There are literally volumes and volumes of Federal and State regulations regarding Occupational Safety and Health.  Where do you begin?

I believe the place to start is called the “General Duty Clause” which applies to every business no matter what industry it belongs to, or how many employees it has.  “General Duty Clauses” state that each employer will “provide a safe and healthful place of employment for its workers”.  The next question is “How Do You Do That”?

No matter what type of business, or how many employees work there, the way to make the workplace safe is to identify the hazards.  That means each group of workers faces things during their workday that could hurt them.  Even one office worker can have the file cabinet fall on them, or have injuries from typing all day without interrupting the work.

Some hazards are inherent.  That means those hazards always exist in that workplace.  An example would be the requirement to use a power saw or skill saw of some sort.  The saw doesn’t care what it cuts, so the user has to operate it in accordance with company policies, or the instructions from the manufacturer.  It is never acceptable for an employee to remove a protective guard from the tool, but it’s easy and common to find them missing.

Some hazards are temporary, such as water spills, or an extension cord stretched across a pathway that is normally kept clear.  Temporary hazards also include things like Winter and Summer, where employees may now have to drive through ice and snow just to get to work, or who are exposed to potential heat stress disorders from working in areas where the temperature exceeds 86 degrees.  California mandates annual heat stress training for employees potentially exposed.

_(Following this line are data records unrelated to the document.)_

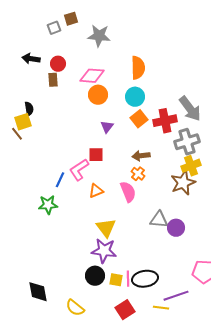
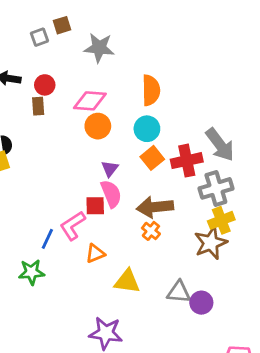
brown arrow: (141, 156) -> (155, 207), size x1.5
pink semicircle: (128, 192) -> (111, 194), moved
yellow triangle: (106, 228) -> (127, 281), moved, turned -45

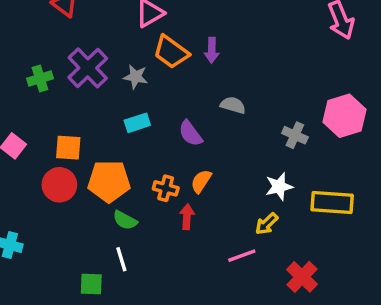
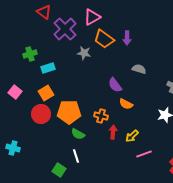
purple cross: (88, 68) -> (65, 29), moved
cyan rectangle: (137, 123) -> (48, 68), moved
orange square: (68, 148) -> (46, 93), turned -35
orange semicircle: (201, 181) -> (126, 104), moved, turned -96
yellow arrow: (267, 224) -> (132, 136), moved
green square: (91, 284) -> (59, 170), turned 32

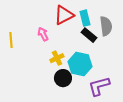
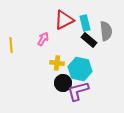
pink arrow: (43, 34) -> (43, 39), turned 56
yellow cross: (57, 58) -> (57, 63), turned 32
purple L-shape: (99, 86) -> (78, 91), moved

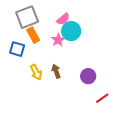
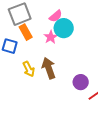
brown arrow: (56, 71) -> (49, 68), size x1.5
purple circle: (88, 76) -> (81, 82), moved

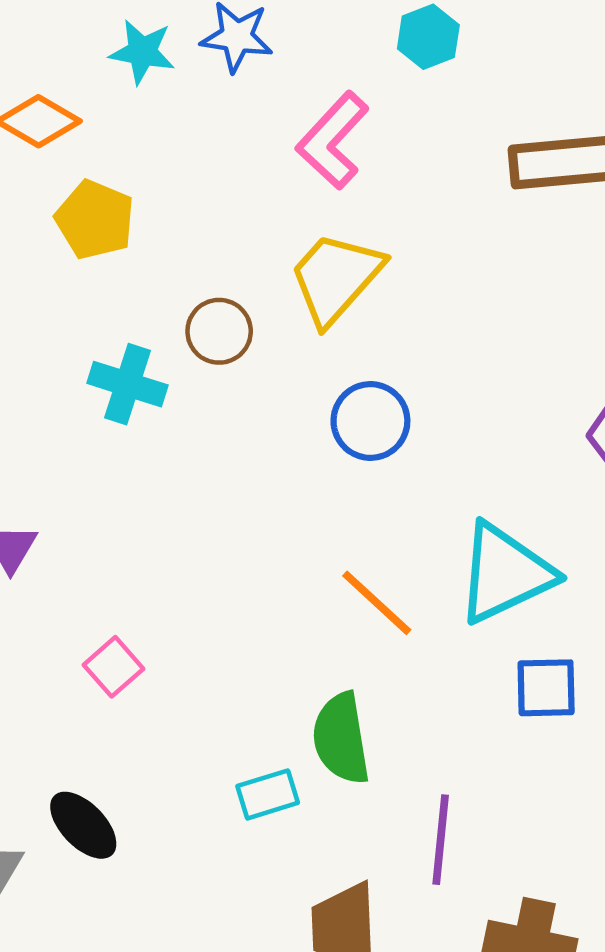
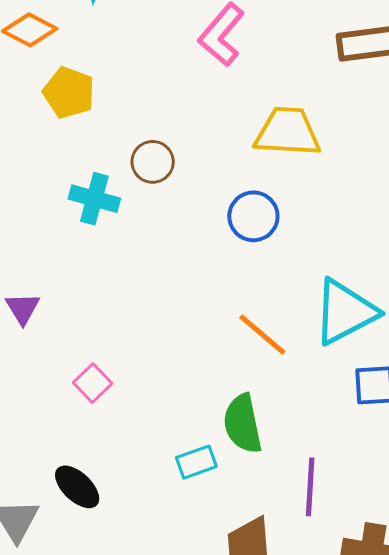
yellow trapezoid: (336, 278) -> (288, 132), moved, turned 54

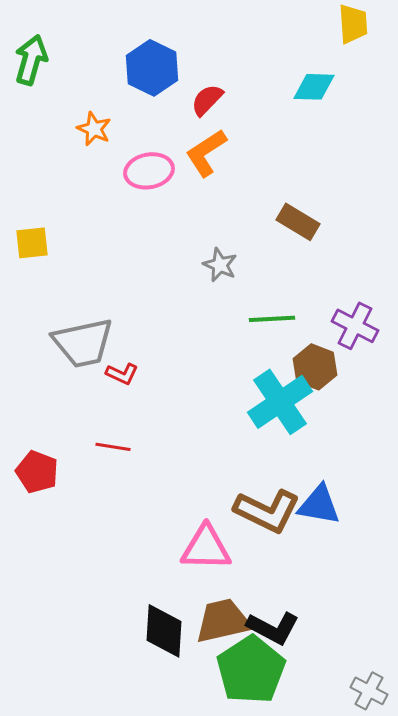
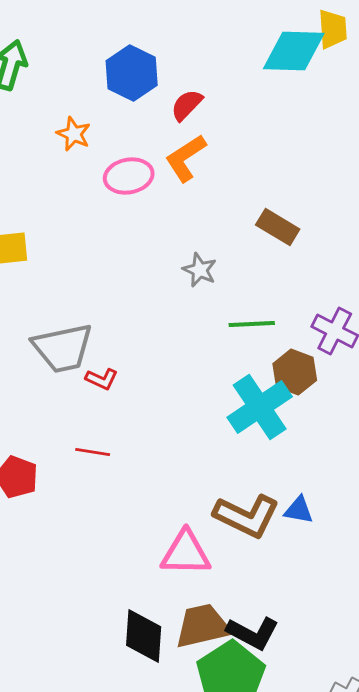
cyan diamond: (314, 87) -> (294, 51), moved, size x1.5
blue triangle: (319, 505) -> (299, 510), size x0.7

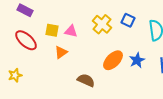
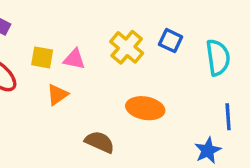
orange ellipse: (113, 60) -> (145, 108), turned 55
blue star: (137, 60) -> (208, 150), moved

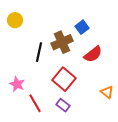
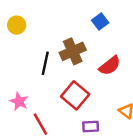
blue square: (82, 27) -> (100, 21), moved
purple rectangle: (63, 105) -> (91, 126), moved, turned -40

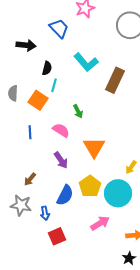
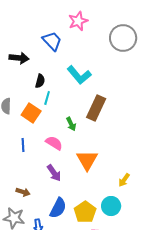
brown rectangle: (115, 80) -> (96, 108), moved
brown arrow: (30, 179) -> (23, 192), turned -112
yellow pentagon: (90, 186) -> (85, 212), moved
cyan circle: (118, 193) -> (111, 206), size x0.7

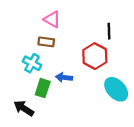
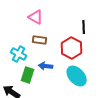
brown rectangle: (46, 42) -> (40, 40), moved
cyan ellipse: (116, 89) -> (77, 76), moved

The fact is, that figuring out what can hurt your employees gives you the ability to create a “Safe Work Practice” to help them avoid the hazard.  There are “Administrative Controls” (policies) that can be implemented to reduce exposures, and there are “Engineering Controls” (stuff) that can be used as well.  When employees have less exposures to hazards, they are safer.  The point is, once you know how employees can be injured, you can DO SOMETHING about it.  That’s where you start, and that’s how you comply with creating and maintaining a safe workplace.

Remember, safety is NOT what we talk about, it’s about what you and your employees actually do!